Virtual conferencing sessions that feature multiple speakers from a single location present technical challenges for conferencing systems to correctly separate out and identify each individual speaker. In some instances, these virtual meetings have an unknown number of speakers joining from a single source (e.g. a single conference room), variability in speaker environments that create variability in audio quality, overlapping speech, unbalanced talk-times of individual speakers, and variability in gender. All these factors often cause an under-prediction or over-prediction of the number of speakers, the merging of non-homogenous speaker segments, and incorrect speaker turns when using existing methods for separating speakers. This low accuracy and reliability of speaker separation techniques creates a technical challenge that the presently describe approaches seek to address.

The current disclosure provides an artificial intelligence (AI)-based technological solution to the technological problem of separating multiple speakers. Specifically, the technological solution involves using a series of machine learning (ML) algorithms or models to accurately distinguish between and separate any number of speakers. Consequently, these solutions provide the technological benefit of increasing the accuracy and reliability of speaker separation in virtual conferencing systems. Since the conferencing system improved by this method is capable of accurately identifying and displaying speakers, as well as presenting more accurate transcriptions, the current solutions also provide for generating and displaying information that users otherwise would not have had.

In some embodiments, divisive hierarchical clustering and agglomerative hierarchical clustering are both performed in iterative steps in order to separate out each speaker, as further described herein. Using an agglomerative hierarchical clustering analysis alone often results in speakers incorrectly clubbed together due to their gender, environments (e.g. multiple speakers joining from the same noisy conference room), or some other identified features. Consequently, implementing a divisive hierarchical clustering to divide out audio segments based on features such as environment or gender before implementing agglomerative hierarchical clustering has the benefit of more accurate detection and separation of speakers, even those who speak for only a short duration throughout the course of a long meeting.

A computer-implemented machine learning method for improving a collaboration environment is provided. The method comprises processing audio data to generate prepared audio data. The method further comprises determining feature data and speaker data from the prepared audio data through a clustering iteration to generate an audio file. The method further comprises re-segmenting the audio file to generate a speaker segment and causing to display the speaker segment through a client device.

A non-transitory, computer-readable medium storing a set of instructions is also provided. In an example embodiment, when the instructions are executed by a processor the instructions cause processing audio data to generate prepared audio data, determining feature data and speaker data from the prepared audio data through a clustering iteration to generate an audio file, re-segmenting the audio file to generate a speaker segment, and causing to display the speaker segment through a client device.

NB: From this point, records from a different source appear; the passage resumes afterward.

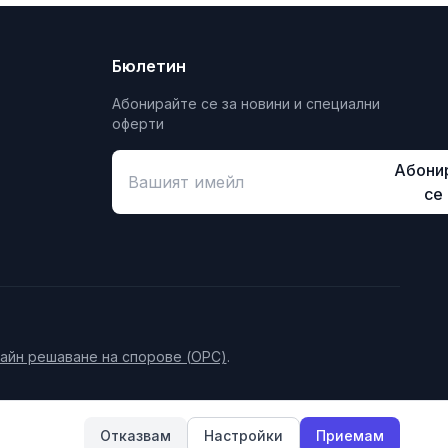
Бюлетин
Абонирайте се за новини и специални
оферти
Абони
се
айн решаване на спорове (ОРС)
.
Отказвам
Настройки
Приемам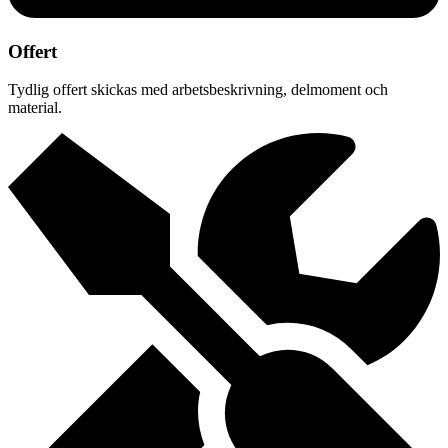
Offert
Tydlig offert skickas med arbetsbeskrivning, delmoment och
material.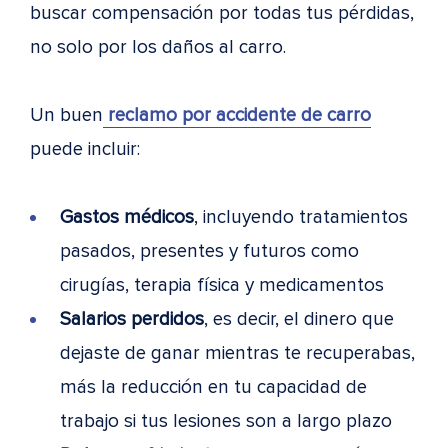
buscar compensación por todas tus pérdidas,
no solo por los daños al carro.
Un buen
reclamo por accidente de carro
puede incluir:
Gastos médicos
, incluyendo tratamientos
pasados, presentes y futuros como
cirugías, terapia física y medicamentos
Salarios perdidos
, es decir, el dinero que
dejaste de ganar mientras te recuperabas,
más la reducción en tu capacidad de
trabajo si tus lesiones son a largo plazo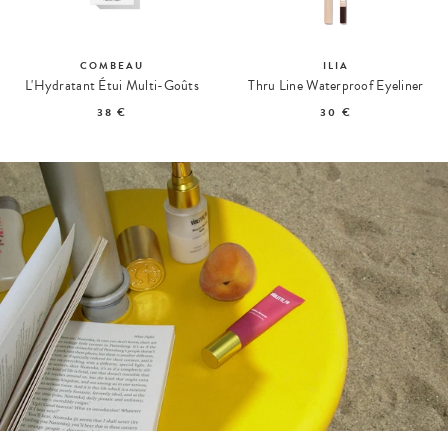
COMBEAU
ILIA
L'Hydratant Étui Multi-Goûts
Thru Line Waterproof Eyeliner
38 €
30 €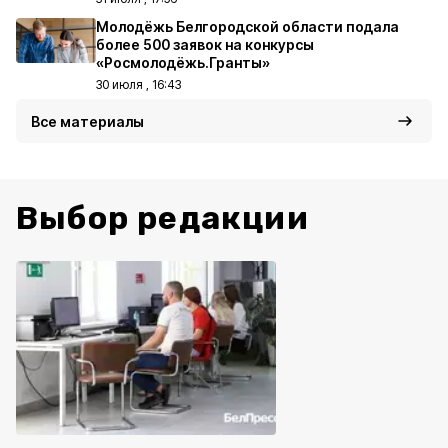
Молодёжь Белгородской области подала
более 500 заявок на конкурсы
«Росмолодёжь.Гранты»
30 июля , 16:43
Все материалы
Выбор редакции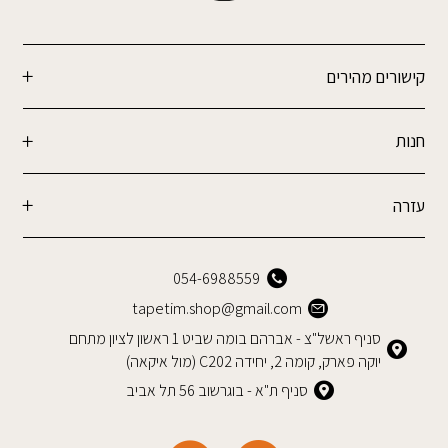
קישורים מהירים
חנות
עזרה
054-6988559
tapetim.shop@gmail.com
סניף ראשל"צ - אברהם בומה שביט 1 ראשון לציון מתחם
יוקה פארק, קומה 2, יחידה C202 (מול איקאה)
סניף ת"א - בוגרשוב 56 תל אביב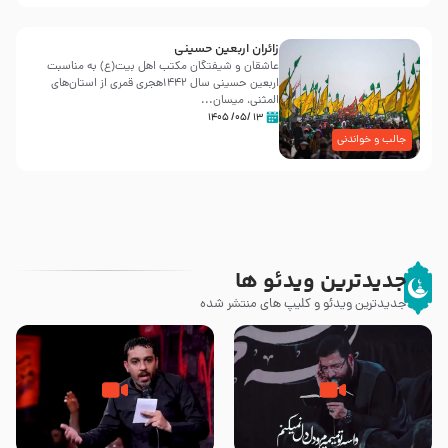
زائران اربعین حسینی
عاشقان و شیفتگان مکتب اهل بیت(ع) به مناسبت
اربعین حسینی سال ۱۴۴۲هجری قمری از استان‌های
المثنی، میسان...
۱۳ /۰۵/ ۱۴۰۵
جالب و خواندنی
جدیدترین ویدئو ها
جدیدترین ویدئو و کلیپ های منتشر شده
مصداق کربلا – حاج حسین سیب
شور ، حسینا! به‌ حق زهرا «أُنْظُرْ
سرخی
إِلَینا» – عزاداری شب هفتم ماه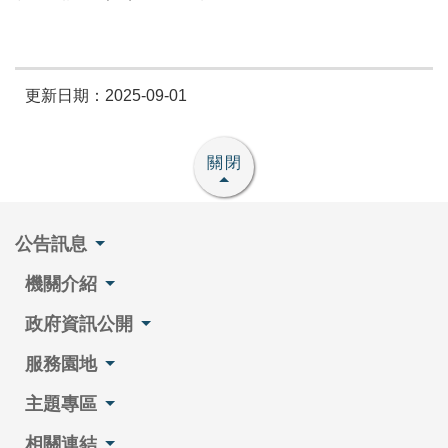
更新日期：2025-09-01
關閉
公告訊息
機關介紹
政府資訊公開
服務園地
主題專區
相關連結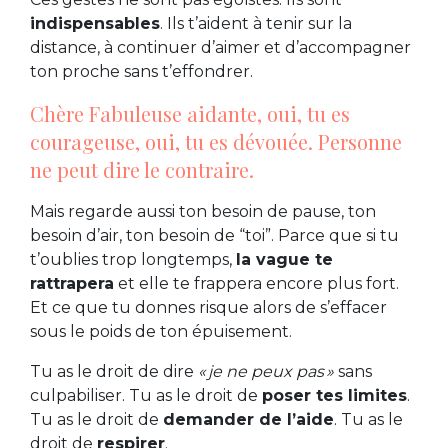
indispensables
. Ils t’aident à tenir sur la
distance, à continuer d’aimer et d’accompagner
ton proche sans t’effondrer.
Chère Fabuleuse aidante, oui, tu es
courageuse, oui, tu es dévouée. Personne
ne peut dire le contraire.
Mais regarde aussi ton besoin de pause, ton
besoin d’air, ton besoin de “toi”. Parce que si tu
t’oublies trop longtemps,
la vague te
rattrapera
et elle te frappera encore plus fort.
Et ce que tu donnes risque alors de s’effacer
sous le poids de ton épuisement.
Tu as le droit de dire
« je ne peux pas »
sans
culpabiliser. Tu as le droit de
poser tes limites
.
Tu as le droit de
demander de l’aide
. Tu as le
droit de
respirer
.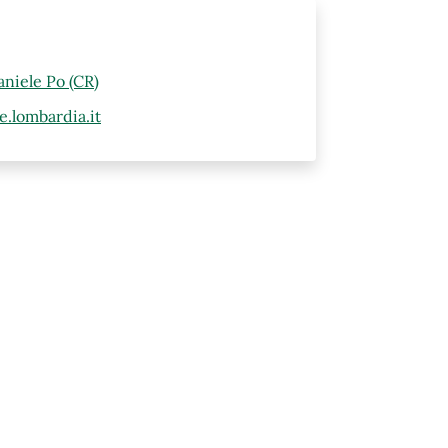
aniele Po (CR)
.lombardia.it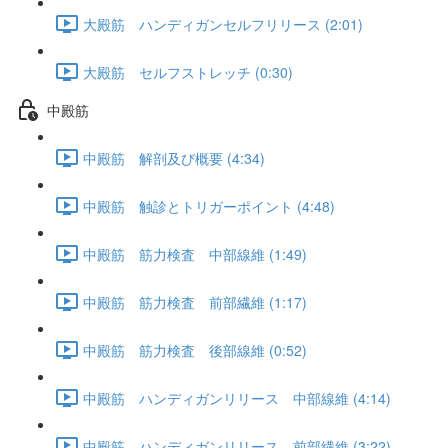
大殿筋 ハンディガンセルフリリース (2:01)
大殿筋 セルフストレッチ (0:30)
中殿筋
中殿筋 解剖及び概要 (4:34)
中殿筋 触診とトリガーポイント (4:48)
中殿筋 筋力検査 中部線維 (1:49)
中殿筋 筋力検査 前部繊維 (1:17)
中殿筋 筋力検査 後部線維 (0:52)
中殿筋 ハンディガンリリース 中部線維 (4:14)
中殿筋 ハンディガンリリース 前部繊維 (3:22)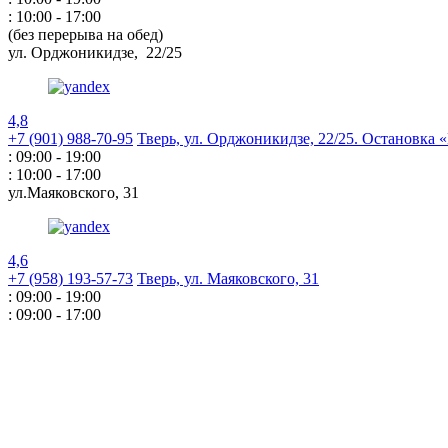
: 10:00 - 17:00
(без перерыва на обед)
ул. Орджоникидзе,
22/25
4,8
+7 (901) 988-70-95
Тверь, ул. Орджоникидзе,
22/25. Остановка
: 09:00 - 19:00
: 10:00 - 17:00
ул.Маяковского,
31
4,6
+7 (958) 193-57-73
Тверь, ул. Маяковского,
31
: 09:00 - 19:00
: 09:00 - 17:00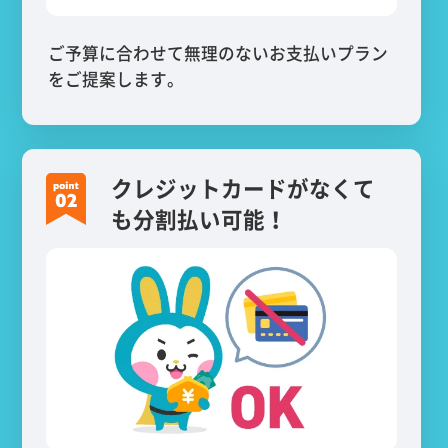
ご予算に合わせて無理のないお支払いプラン
をご提案します。
クレジットカードがなくて
も分割払い可能！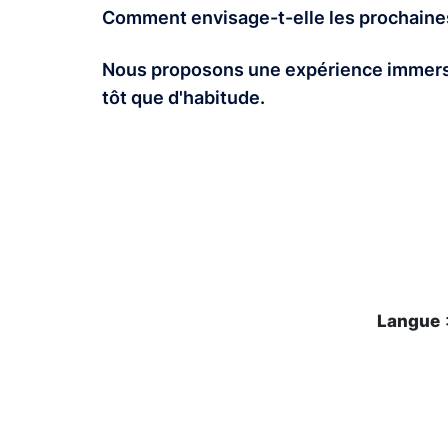
Comment envisage-t-elle les prochaine
Nous proposons une expérience immersive
tôt que d'habitude.
Langue
: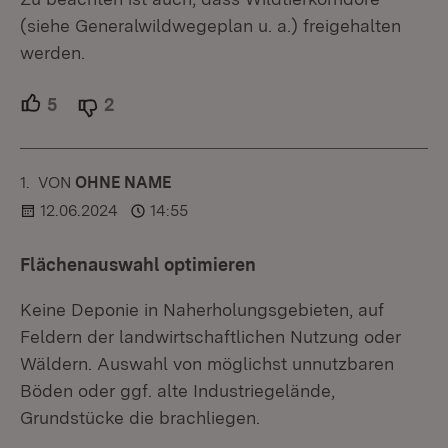
(siehe Generalwildwegeplan u. a.) freigehalten
werden.
5
Unterstützer.
2
Ablehner.
1.
KOMMENTAR
VON
:
OHNE NAME
12.06.2024
14:55
Flächenauswahl optimieren
Keine Deponie in Naherholungsgebieten, auf
Feldern der landwirtschaftlichen Nutzung oder
Wäldern. Auswahl von möglichst unnutzbaren
Böden oder ggf. alte Industriegelände,
Grundstücke die brachliegen.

A machine learning system for improving speaker separation is also provided. The system includes a processor and a memory storing instructions that, when executed by the processor, cause processing audio data to generate prepared audio data, determining feature data and speaker data from the prepared audio data through a clustering iteration to generate an audio file, re-segmenting the audio file to generate a speaker segment, and causing to display the speaker segment through a client device.

shows an example collaboration systemin which various implementations as described herein may be practiced. The collaboration systemenables a plurality of users to collaborate and communicate through various means, including email, instant message, SMS and MMS message, video, audio, VR, AR, transcriptions, closed captioning, or any other means of communication. In some examples, one or more components of the collaboration system, such as client device(s)A,B and server, can be used to implement computer programs, applications, methods, processes, or other software to perform the described techniques and to realize the structures described herein. In an embodiment, the collaboration systemcomprises components that are implemented at least partially by hardware at one or more computing devices, such as one or more hardware processors executing program instructions stored in one or more memories for performing the functions that are described herein.

As shown in, the collaboration systemincludes one or more client device(s)A,B that are accessible by usersA,B, a network, a server system, a server, and a database. The client devicesA,B are configured to execute one or more client application(s)A,B, that are configured to enable communication between the client devicesA,B and the server. In some embodiments, the client applicationsA,B are web-based applications that enable connectivity through a browser, such as through Web Real-Time Communications (WebRTC). The serveris configured to execute a server application, such as a server back-end that facilitates communication and collaboration between the serverand the client devicesA,B. In some embodiments, the serveris a WebRTC server. The servermay use a WebSocket protocol, in some embodiments. The components and arrangements shown inare not intended to limit the disclosed embodiments, as the system components used to implement the disclosed processes and features can vary.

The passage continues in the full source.